Tokenization splits text into smaller units called tokens, which can be words, subwords, or characters.

Example:

- Sentence: `"Transformers are amazing!"`

- Tokens: `["Transformers", "are", "amazing", "!"]`

These tokens are then mapped to token IDs, which are integers the model uses internally:

Token IDs: `[1012, 2024, 7894, 999]`

## Why Not Just Words?

Using only whole words as tokens is inefficient because the vocabulary would need millions of words, and unknown words would be impossible to process. The solution is **subword tokenization**.

## Subword Tokenization

Subword tokenization breaks words into smaller meaningful pieces.

Example:

- Word: "unclear"

- Tokens: ["un", "##clear"]

`"un"` is a common prefix indicating negation. `"##clear"` is the remainder of the word, with `##` showing continuation from the previous token. Subword tokenization allows the model to handle rare or unseen words, morphological variations, and reduces vocabulary size.

## Token IDs

After tokenization, each token is converted to a unique integer from the model's vocabulary.

Example:

- "are" → 2003

- "Transformers" → 7953

Token IDs are what the model actually processes.

## Word Embeddings

Once token IDs are obtained, they are converted to vectors called embeddings.
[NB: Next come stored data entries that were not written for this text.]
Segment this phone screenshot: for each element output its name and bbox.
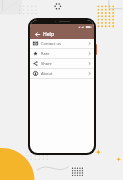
- staticText: Rate: [41, 51, 88, 56]
- button[interactable]: Rate: [30, 49, 94, 59]
- button[interactable]: Contact us: [30, 39, 94, 49]
- staticText: About: [41, 71, 88, 76]
- staticText: Share: [41, 61, 88, 66]
- button[interactable]: Share: [30, 59, 94, 69]
- staticText: Help: [43, 31, 55, 38]
- staticText: Contact us: [41, 41, 88, 46]
- button[interactable]: About: [30, 69, 94, 79]
- button[interactable]: Back: [33, 30, 41, 38]
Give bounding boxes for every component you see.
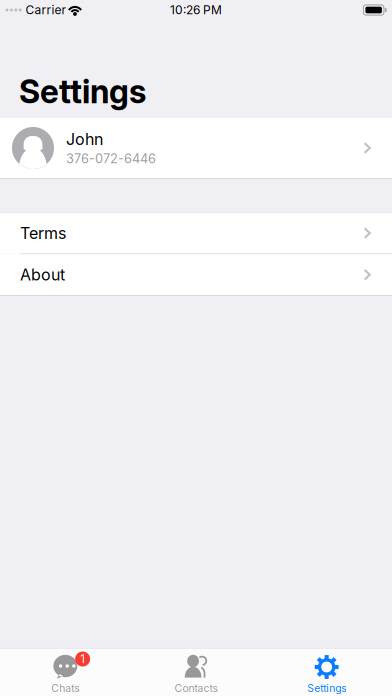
button[interactable]: Contacts (131, 648, 261, 696)
staticText: 10:26 PM (170, 3, 222, 17)
staticText: Terms (20, 223, 66, 243)
button[interactable]: About (0, 254, 392, 295)
staticText: Carrier (26, 3, 66, 17)
button[interactable]: John (0, 118, 392, 178)
staticText: Contacts (174, 682, 218, 695)
staticText: Settings (19, 72, 146, 111)
staticText: About (20, 265, 65, 284)
staticText: 1 (80, 652, 85, 666)
staticText: Settings (307, 682, 346, 695)
staticText: 376-072-6446 (66, 151, 156, 166)
button[interactable]: Terms (0, 213, 392, 254)
staticText: John (66, 130, 103, 149)
staticText: Chats (51, 682, 79, 695)
button[interactable]: Chats (0, 648, 131, 696)
button[interactable]: Settings (261, 648, 392, 696)
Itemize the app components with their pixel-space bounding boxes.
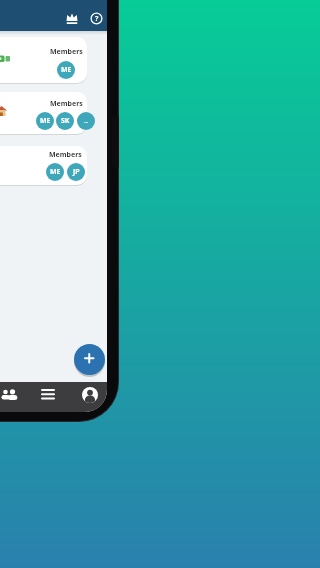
button[interactable]: JP <box>67 163 85 181</box>
button[interactable]: ME <box>36 112 54 130</box>
button[interactable]: ... <box>77 112 95 130</box>
staticText: ME <box>40 116 51 126</box>
button[interactable] <box>41 389 55 401</box>
button[interactable]: ME <box>46 163 64 181</box>
button[interactable] <box>1 388 19 402</box>
button[interactable] <box>74 344 105 375</box>
staticText: ME <box>50 167 61 177</box>
staticText: ? <box>95 14 99 24</box>
button[interactable]: ? <box>90 12 103 25</box>
button[interactable] <box>0 37 87 83</box>
button[interactable] <box>0 0 107 31</box>
staticText: Members <box>50 47 83 57</box>
button[interactable]: ME <box>57 61 75 79</box>
button[interactable] <box>0 146 87 185</box>
button[interactable] <box>66 13 78 24</box>
staticText: JP <box>73 167 80 177</box>
staticText: ... <box>84 118 89 125</box>
staticText: Members <box>49 150 82 160</box>
button[interactable] <box>82 387 98 403</box>
staticText: ME <box>61 65 72 75</box>
staticText: Members <box>50 99 83 109</box>
button[interactable]: SK <box>56 112 74 130</box>
staticText: SK <box>61 116 70 126</box>
button[interactable] <box>0 92 87 134</box>
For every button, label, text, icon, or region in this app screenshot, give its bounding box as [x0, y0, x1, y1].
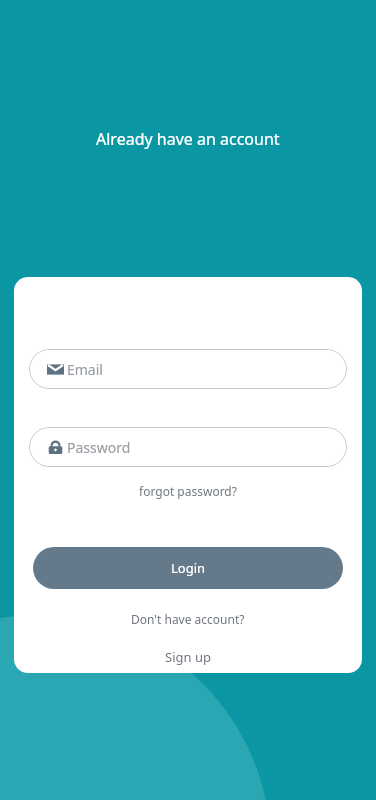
staticText: Login — [171, 559, 206, 577]
staticText: Email — [67, 360, 103, 379]
staticText: Don't have account? — [131, 611, 245, 627]
button[interactable]: forgot password? — [131, 479, 245, 503]
staticText: forgot password? — [139, 483, 237, 499]
staticText: Password — [67, 438, 131, 457]
button[interactable]: Sign up — [155, 645, 221, 669]
button[interactable]: Login — [33, 547, 343, 589]
button[interactable]: Email — [29, 349, 347, 389]
staticText: Already have an account — [96, 128, 280, 150]
button[interactable]: Password — [29, 427, 347, 467]
staticText: Sign up — [165, 648, 211, 666]
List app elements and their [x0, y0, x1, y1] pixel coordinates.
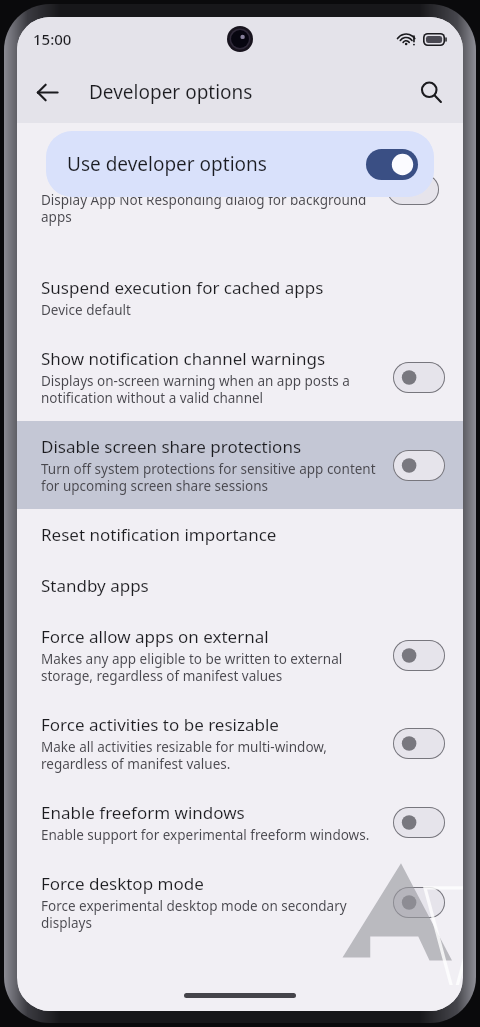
button[interactable]: Toggle [393, 640, 445, 671]
button[interactable]: Toggle [393, 450, 445, 481]
button[interactable]: Back [23, 68, 71, 116]
staticText: 15:00 [33, 29, 72, 49]
button[interactable]: Suspend execution for cached apps [17, 262, 463, 333]
button[interactable]: Standby apps [17, 560, 463, 611]
staticText: Force allow apps on external [41, 625, 269, 648]
staticText: Show notification channel warnings [41, 347, 326, 370]
button[interactable]: Reset notification importance [17, 509, 463, 560]
button[interactable]: Use developer options [46, 131, 434, 197]
button[interactable]: Show notification channel warnings [17, 333, 463, 421]
button[interactable]: Toggle [387, 174, 439, 205]
button[interactable]: Toggle [393, 362, 445, 393]
button[interactable]: Toggle [393, 807, 445, 838]
staticText: Display App Not Responding dialog for ba… [41, 191, 367, 226]
staticText: Makes any app eligible to be written to … [41, 650, 343, 685]
button[interactable]: Force allow apps on external [17, 611, 463, 699]
staticText: Turn off system protections for sensitiv… [41, 460, 376, 495]
staticText: Reset notification importance [41, 523, 277, 546]
staticText: Force activities to be resizable [41, 713, 279, 736]
staticText: Suspend execution for cached apps [41, 276, 324, 299]
staticText: Force experimental desktop mode on secon… [41, 897, 347, 932]
staticText: Use developer options [67, 151, 267, 177]
button[interactable]: Search [407, 68, 455, 116]
button[interactable]: Force desktop mode [17, 858, 463, 946]
staticText: Force desktop mode [41, 872, 204, 895]
staticText: Device default [41, 301, 131, 319]
staticText: Enable freeform windows [41, 801, 245, 824]
button[interactable]: Enable freeform windows [17, 787, 463, 858]
staticText: Standby apps [41, 574, 149, 597]
staticText: Displays on-screen warning when an app p… [41, 372, 350, 407]
staticText: Developer options [89, 79, 253, 105]
button[interactable]: Force activities to be resizable [17, 699, 463, 787]
button[interactable]: Toggle [393, 887, 445, 918]
staticText: Make all activities resizable for multi-… [41, 738, 327, 773]
staticText: Disable screen share protections [41, 435, 302, 458]
button[interactable]: Disable screen share protections [17, 421, 463, 509]
button[interactable]: Toggle [393, 728, 445, 759]
staticText: Enable support for experimental freeform… [41, 826, 370, 844]
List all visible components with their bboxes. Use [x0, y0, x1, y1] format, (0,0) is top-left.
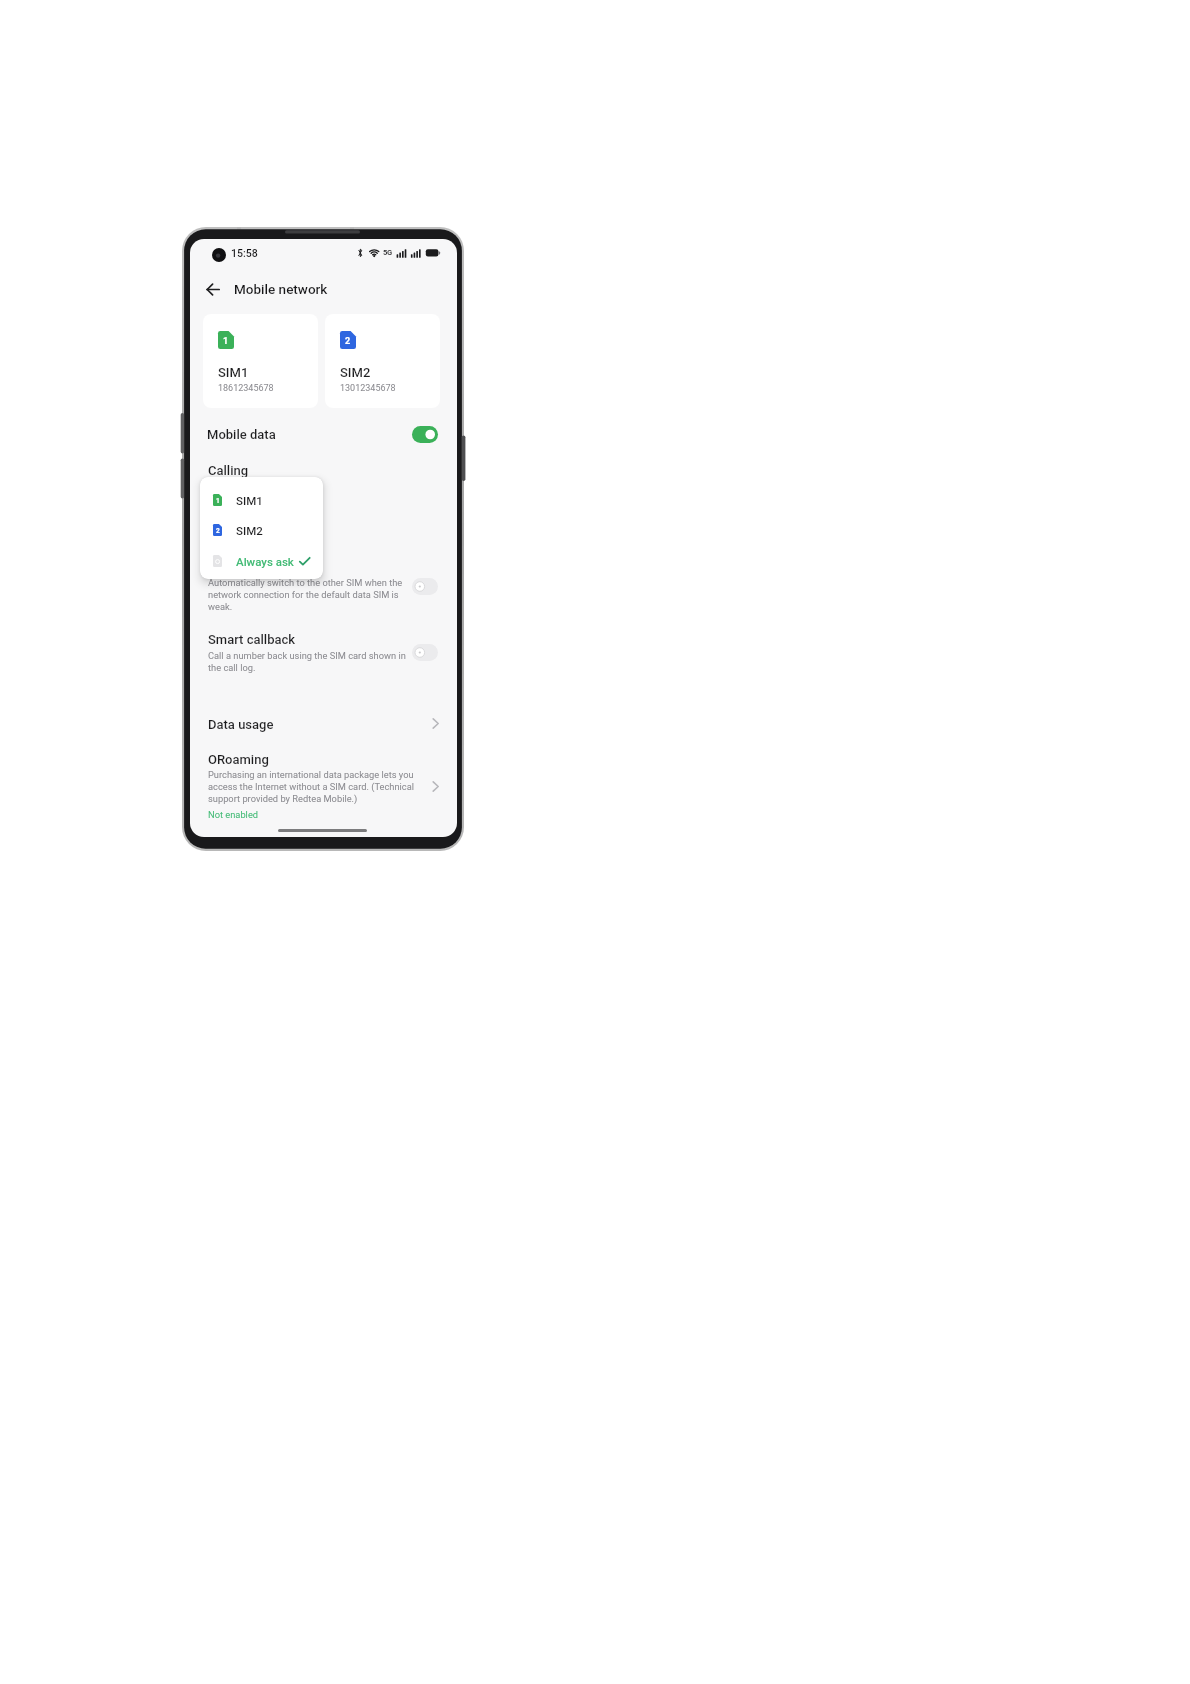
staticText: 13012345678 — [340, 383, 396, 394]
staticText: Calling — [208, 463, 249, 478]
button[interactable] — [190, 631, 457, 676]
staticText: Call a number back using the SIM card sh… — [208, 650, 406, 673]
staticText: 1 — [223, 336, 229, 347]
button[interactable] — [204, 281, 222, 298]
staticText: 18612345678 — [218, 383, 274, 394]
staticText: Smart callback — [208, 632, 296, 647]
staticText: Data usage — [208, 717, 274, 732]
button[interactable]: 2 — [325, 314, 440, 408]
staticText: SIM1 — [218, 365, 249, 380]
staticText: Automatically switch to the other SIM wh… — [208, 577, 403, 612]
staticText: Mobile data — [207, 427, 276, 442]
button[interactable]: Always ask — [200, 545, 323, 576]
staticText: 1 — [216, 497, 220, 505]
staticText: Purchasing an international data package… — [208, 769, 414, 804]
button[interactable]: 2 — [200, 514, 323, 545]
staticText: Always ask — [236, 555, 294, 568]
button[interactable] — [412, 644, 438, 661]
button[interactable] — [412, 426, 438, 443]
staticText: 2 — [345, 336, 351, 347]
staticText: SIM2 — [236, 524, 263, 537]
button[interactable] — [190, 424, 457, 446]
staticText: 15:58 — [231, 247, 258, 259]
staticText: 2 — [216, 527, 220, 535]
staticText: SIM1 — [236, 494, 263, 507]
staticText: Mobile network — [234, 281, 328, 297]
staticText: ORoaming — [208, 752, 269, 767]
button[interactable]: 1 — [200, 484, 323, 515]
button[interactable]: 1 — [203, 314, 318, 408]
button[interactable] — [412, 578, 438, 595]
staticText: SIM2 — [340, 365, 371, 380]
button[interactable] — [190, 747, 457, 819]
staticText: 5G — [383, 248, 392, 257]
staticText: Not enabled — [208, 809, 259, 820]
button[interactable] — [190, 711, 457, 737]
Embeddings capture semantic meaning and are high-dimensional (e.g., 768 dimensions in BERT).

Example:

- Token ID: 2003 ("are")

- Embedding: [0.12, -0.34, 0.56, ..., 0.09]

## Vocabulary Size

Transformers have a fixed vocabulary size. BERT and DistilBERT have about 30,000 tokens. Multilingual BERT (mBERT) has around 110,000 tokens. The model learns the most common words, prefixes, and suffixes, and unknown words are split into subwords present in the vocabulary.

## Python Example


In [1]:
from transformers import BertTokenizer, BertModel
import torch

tokenizer = BertTokenizer.from_pretrained("bert-base-uncased")
model = BertModel.from_pretrained("bert-base-uncased")

In [2]:
sentence = "I love mathematics!"

In [3]:
tokens = tokenizer.tokenize(sentence)
token_ids = tokenizer.convert_tokens_to_ids(tokens)

print("Tokens:", tokens)
print("Token IDs:", token_ids)

Tokens: ['i', 'love', 'mathematics', '!']
Token IDs: [1045, 2293, 5597, 999]